The Question No One Dares Ask
Walking through the streets of Dahieh, Beirut’s southern suburb, you see them everywhere: portraits of Ayatollah Ali Khamenei alongside Hassan Nasrallah, hanging from lampposts, plastered on building facades, watching over a community that has come to depend on Tehran’s largesse for survival.
But here’s the uncomfortable truth Lebanese politicians whisper in private but never say publicly: What happens now that Khamenei is dead?
Now that he is gone, he’ll take with him the entire architecture of Iran’s regional strategy—an architecture in which Lebanon wasn’t just a piece, but perhaps the crown jewel. For a country already on its knees, barely breathing through the worst economic collapse in modern history, this looming transition could be the final blow that breaks us.
Or—and hear me out—it could be the catalyst that finally forces us to save ourselves.
The Patron We Love to Hate
Let’s be honest about what Iran means to Lebanon.
For my Shia neighbors in the South, Iranian support isn’t abstract geopolitics—it’s the hospital that treats their children, the cash payment that keeps them fed, the generator that powers their homes when the state provides two hours of electricity per day. It’s real, tangible, and irreplaceable.
For others—Christians in Achrafieh, Sunnis in Tripoli, Druze in the Shouf—Iranian influence is the suffocating hand that prevents Lebanon from breathing, the veto power that blocks every reform, the foreign agenda that supersedes our national interest.
Both perspectives are true. And that’s precisely our problem.
Iran, through Hezbollah, has become both Lebanon’s life support and its parasite. We depend on it because our state has failed, and our state continues to fail partly because that dependency removes any incentive for reform.
The Coming Storm
Now that Khamenei is gone—Lebanon will face a reckoning we’re catastrophically unprepared for.
The Money Will Dry Up
That $1bln USD annual pipeline to Hezbollah? Don’t expect a smooth transition. Iranian succession battles are notoriously messy. Supreme Leader candidates will be too busy consolidating power in Tehran to worry about maintaining services in The south and Baalbek.
What this means practically:
- The hospitals Hezbollah runs will run out of medicine
- The monthly stipends supporting 150,000 families will stop
- The fuel shipments that have kept some lights on will cease
- The reconstruction money promised after the war in the south will vanish.
For hundreds of thousands of Lebanese, this isn’t political abstraction.
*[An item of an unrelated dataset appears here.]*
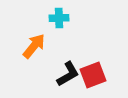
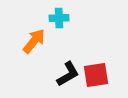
orange arrow: moved 5 px up
red square: moved 3 px right; rotated 12 degrees clockwise
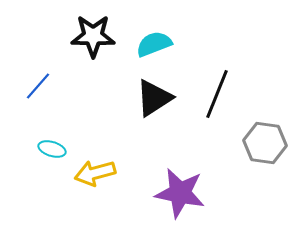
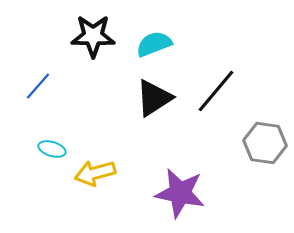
black line: moved 1 px left, 3 px up; rotated 18 degrees clockwise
It’s existential.
The Political Earthquake
So what happens when that backing becomes uncertain.
I’ve spoken with political analysts, former ministers, and militia commanders (all off the record, naturally—this is Lebanon). The consensus is sobering: no one knows.
Will Hezbollah become more Lebanese, forced to compromise without Tehran’s unconditional backing? Will it fragment into competing factions backed by different Iranian power centers? Will it double down on militancy to prove its revolutionary credentials?
The answer matters enormously. One path leads to political opening; another leads to internal instability.
What I Fear Most
I’ve covered Lebanon’s the financial crises for years—the currency collapse, the bank heist by our own government dodgy fiscal policies and financial elite, the port explosion, the exodus of doctors and engineers. But this potential scenario keeps me up at night.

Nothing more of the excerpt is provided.